Up to 10 poster submissions and 5 lightning talk submissions will be selected to present during the session. Submissions may be solo or group proposals. Both posters and lightning talk proposals would be selected based on the following criteria: relevancy of topics to the SIG DL mission and panel theme, feasibility of presentation within a compressed format, and originality of research. All research would be expected to be purely the student(s)' work and could include schoolwork, internship reflections, work related experience, and independent interests. Student chapters from all professional organizations are also encouraged to submit joint proposals. All abstracts, posters, and PowerPoint presentations will be compiled into a proceedings PDF to be posted on the SIG DL website.
The panel would take place as a single session during the main conference. At the start of the panel, poster presenters will have an opportunity to interact with attendees and receive feedback on their work. Posters would be displayed around the room for the entire session, including during the lightning talks. Students who cannot attend the session would be allowed to send in their poster ahead of time and have a member of the organizing committee set it up for them.
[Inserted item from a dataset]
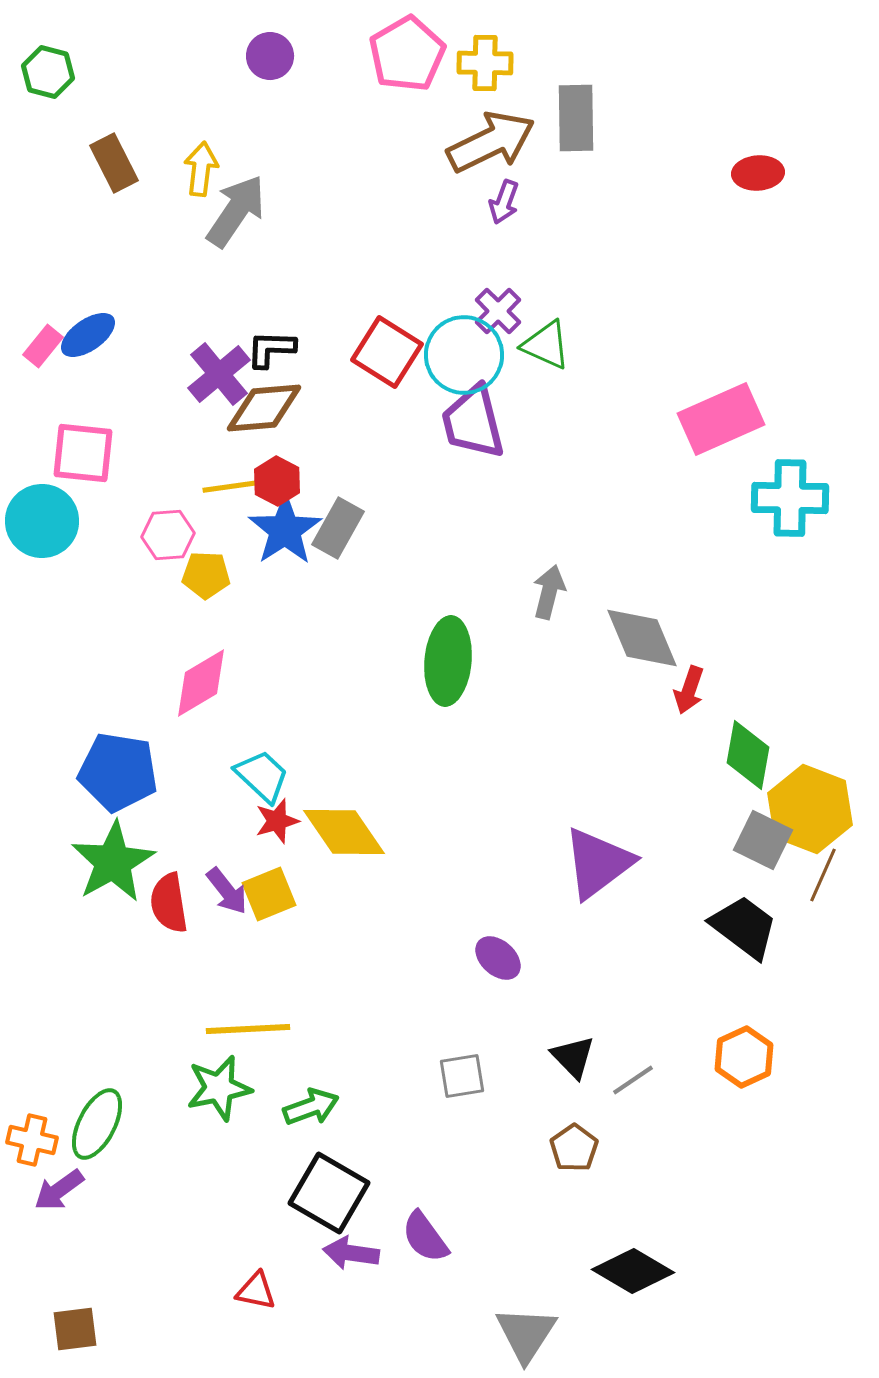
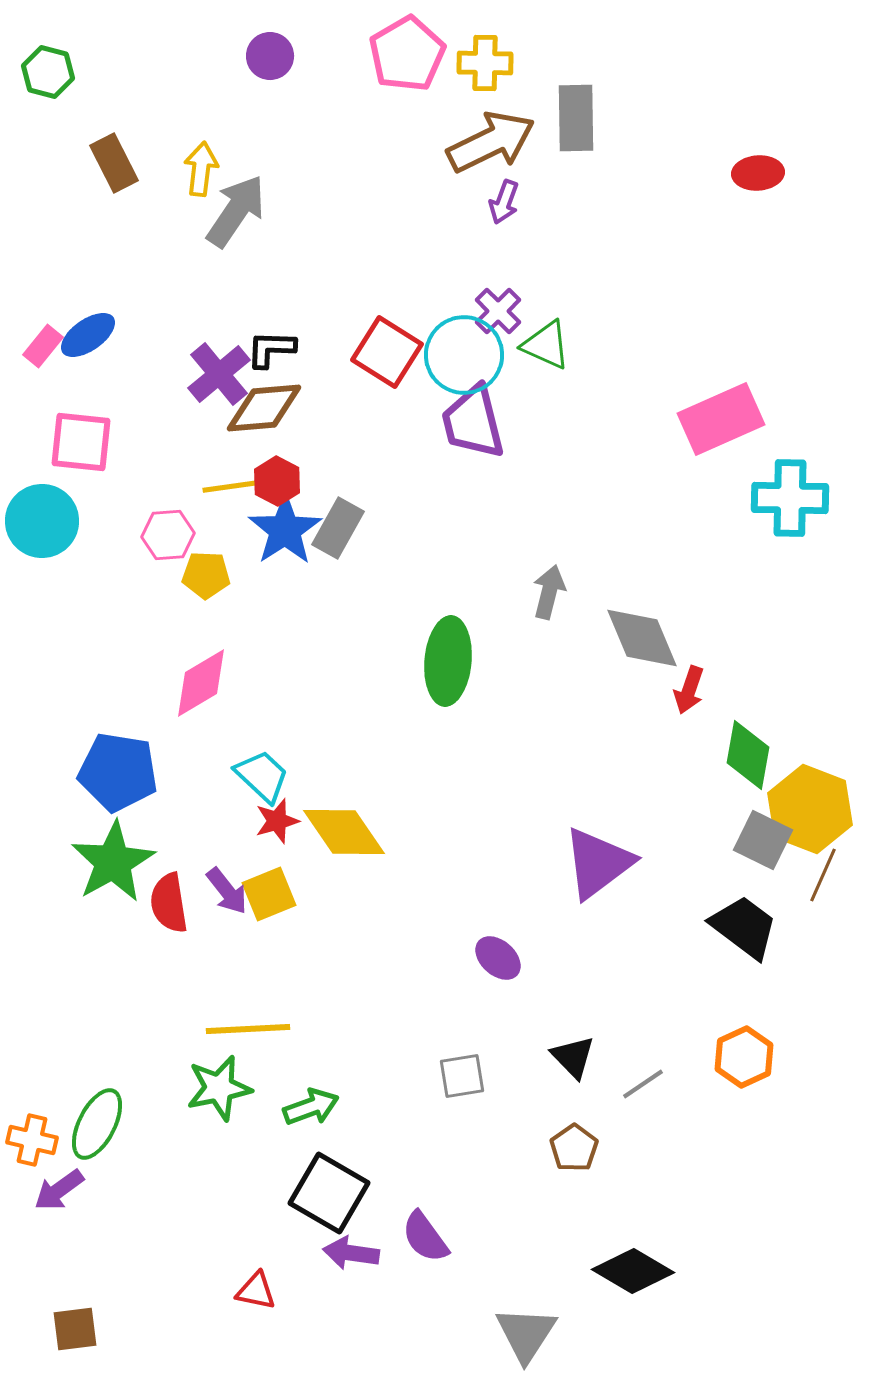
pink square at (83, 453): moved 2 px left, 11 px up
gray line at (633, 1080): moved 10 px right, 4 px down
Lightning talks would consist of 5–10 minute presentations with no more than 10 PowerPoint/Prezi/etc slides (optional). Presenters could alternatively present a video if they prefer. Students who wish to present in absentia would be encouraged to submit in video format.
The session would run according to the following timetable:
|Pre-panel:||15 minute Poster set up|
|During panel:|| |
|15 minutes||Poster browsing|
|10 minutes||Opening remarks/keynote|
|40 minutes||Lightning talks and videos|
|10 minutes||Plenary remarks|
|15 minutes||Interactive discussion|
|Post panel:||15 minute Poster take down|
|Maximum time proposed:||90 minutes (if more time is possible we would like to extend the discussion session).|
During the event, attendees would be asked to fill out a paper or computerized survey to provide feedback on the event and presentations.
Potentially interested SIGS
This event would be of immediate relevance to SIG Digital Libraries, SIG Knowledge Management, and SIG Education for Information Science. Students, professionals, and educators may also be interested in the opportunity to learn about the work being undertaken at peer institutions and contribute to the discussion.